Task item:
From the listing below, reproduce exactly the lines starting with the one with "MIDIS IMPLEMENTÓ 28.377" and going on through the one with "Каталог товаров", both ends kept. No picture is copied.
::::::
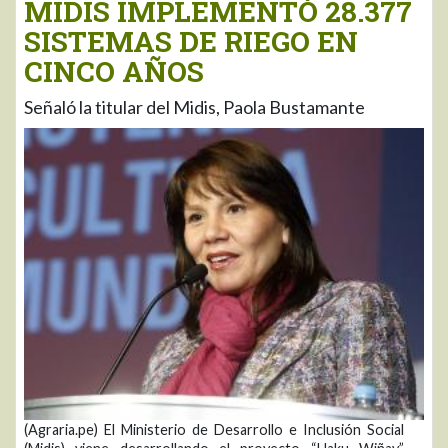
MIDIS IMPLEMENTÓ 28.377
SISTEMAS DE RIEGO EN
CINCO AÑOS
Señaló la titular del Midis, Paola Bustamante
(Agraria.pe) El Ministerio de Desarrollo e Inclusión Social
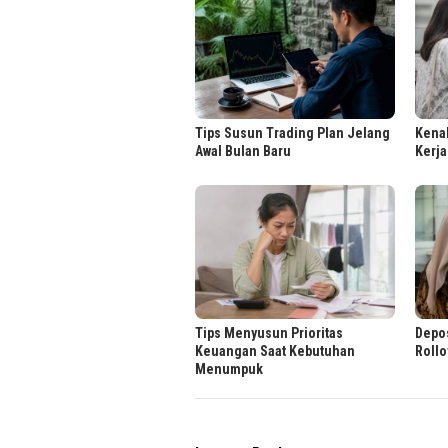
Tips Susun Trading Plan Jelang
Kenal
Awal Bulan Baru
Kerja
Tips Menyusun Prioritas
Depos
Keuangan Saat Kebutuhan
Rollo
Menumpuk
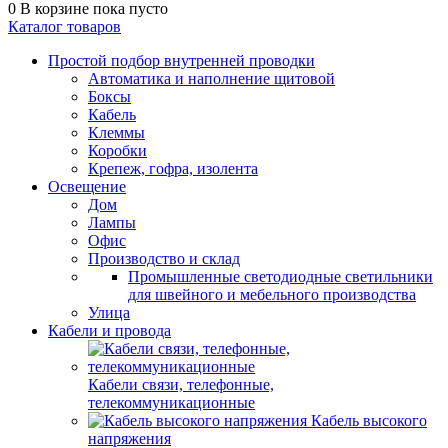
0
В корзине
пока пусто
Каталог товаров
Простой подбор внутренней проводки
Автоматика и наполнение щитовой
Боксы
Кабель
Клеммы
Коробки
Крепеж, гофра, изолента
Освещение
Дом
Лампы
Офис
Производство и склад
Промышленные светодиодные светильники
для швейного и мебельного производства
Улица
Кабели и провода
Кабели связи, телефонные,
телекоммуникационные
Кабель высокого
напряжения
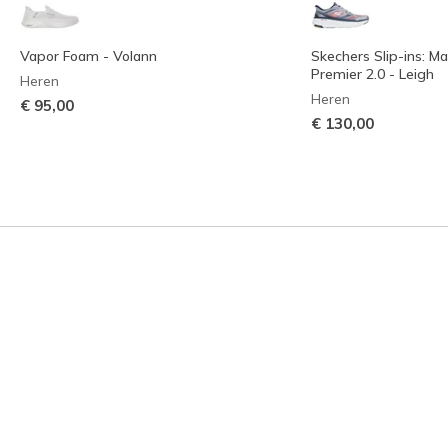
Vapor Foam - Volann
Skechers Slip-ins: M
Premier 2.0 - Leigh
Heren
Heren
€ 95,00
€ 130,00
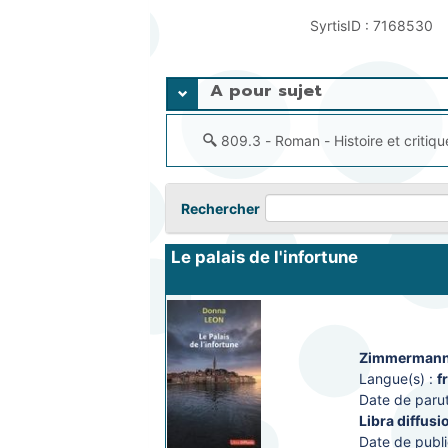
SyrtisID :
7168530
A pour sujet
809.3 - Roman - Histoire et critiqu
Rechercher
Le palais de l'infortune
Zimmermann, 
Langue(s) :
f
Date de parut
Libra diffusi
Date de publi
::::::
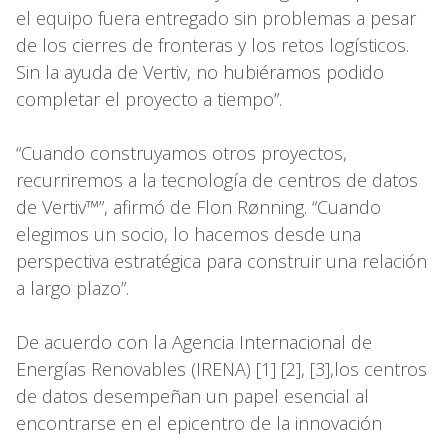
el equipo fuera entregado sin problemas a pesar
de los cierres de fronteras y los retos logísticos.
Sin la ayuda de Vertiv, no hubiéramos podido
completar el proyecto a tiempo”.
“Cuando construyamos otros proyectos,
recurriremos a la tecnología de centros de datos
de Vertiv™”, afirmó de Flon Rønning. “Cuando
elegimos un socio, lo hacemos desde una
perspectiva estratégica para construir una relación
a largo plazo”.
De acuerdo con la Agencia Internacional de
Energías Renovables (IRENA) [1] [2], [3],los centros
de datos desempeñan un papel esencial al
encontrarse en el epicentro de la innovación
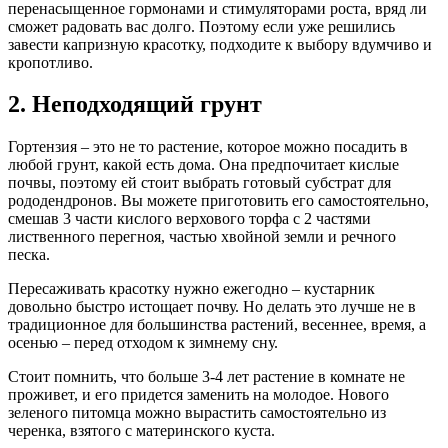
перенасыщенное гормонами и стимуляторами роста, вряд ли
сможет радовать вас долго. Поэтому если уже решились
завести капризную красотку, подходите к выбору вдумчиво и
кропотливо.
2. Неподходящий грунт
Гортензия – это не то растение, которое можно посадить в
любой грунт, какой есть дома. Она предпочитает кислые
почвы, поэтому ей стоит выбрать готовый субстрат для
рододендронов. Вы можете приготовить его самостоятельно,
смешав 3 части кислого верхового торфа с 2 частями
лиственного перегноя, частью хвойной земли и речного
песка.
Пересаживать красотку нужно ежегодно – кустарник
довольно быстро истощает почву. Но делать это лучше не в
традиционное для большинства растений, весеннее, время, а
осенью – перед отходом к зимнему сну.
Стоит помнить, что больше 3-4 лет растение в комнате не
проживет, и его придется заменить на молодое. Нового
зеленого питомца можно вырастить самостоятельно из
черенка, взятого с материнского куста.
::::::
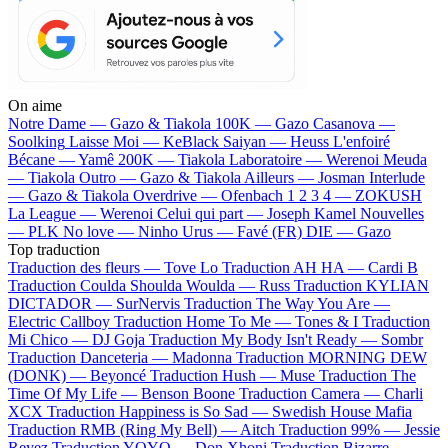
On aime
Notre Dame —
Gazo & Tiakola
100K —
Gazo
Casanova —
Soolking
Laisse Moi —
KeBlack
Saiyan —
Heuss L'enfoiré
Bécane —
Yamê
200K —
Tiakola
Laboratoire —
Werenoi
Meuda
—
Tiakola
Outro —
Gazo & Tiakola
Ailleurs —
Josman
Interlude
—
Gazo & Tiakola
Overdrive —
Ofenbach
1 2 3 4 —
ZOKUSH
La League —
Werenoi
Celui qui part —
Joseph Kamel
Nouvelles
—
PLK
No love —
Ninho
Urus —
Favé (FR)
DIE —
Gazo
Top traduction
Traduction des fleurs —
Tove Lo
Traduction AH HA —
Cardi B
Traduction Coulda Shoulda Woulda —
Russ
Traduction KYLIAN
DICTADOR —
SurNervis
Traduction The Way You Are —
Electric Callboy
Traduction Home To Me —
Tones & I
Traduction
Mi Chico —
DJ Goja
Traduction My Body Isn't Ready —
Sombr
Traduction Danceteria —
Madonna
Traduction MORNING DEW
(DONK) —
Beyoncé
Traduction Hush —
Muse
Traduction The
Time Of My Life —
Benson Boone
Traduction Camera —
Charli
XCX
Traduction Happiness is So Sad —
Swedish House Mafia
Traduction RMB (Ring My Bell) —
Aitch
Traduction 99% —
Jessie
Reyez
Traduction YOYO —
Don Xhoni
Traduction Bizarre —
::::::
Written response:
MIDIS IMPLEMENTÓ 28.377
SISTEMAS DE RIEGO EN
CINCO AÑOS
Señaló la titular del Midis, Paola Bustamante
(Agraria.pe) El Ministerio de Desarrollo e Inclusión Social
Tips Susun Trading Plan Jelang
Kenal
Awal Bulan Baru
Kerja
Tips Menyusun Prioritas
Depos
Keuangan Saat Kebutuhan
Rollo
Menumpuk
0
В корзине
пока пусто
Каталог товаров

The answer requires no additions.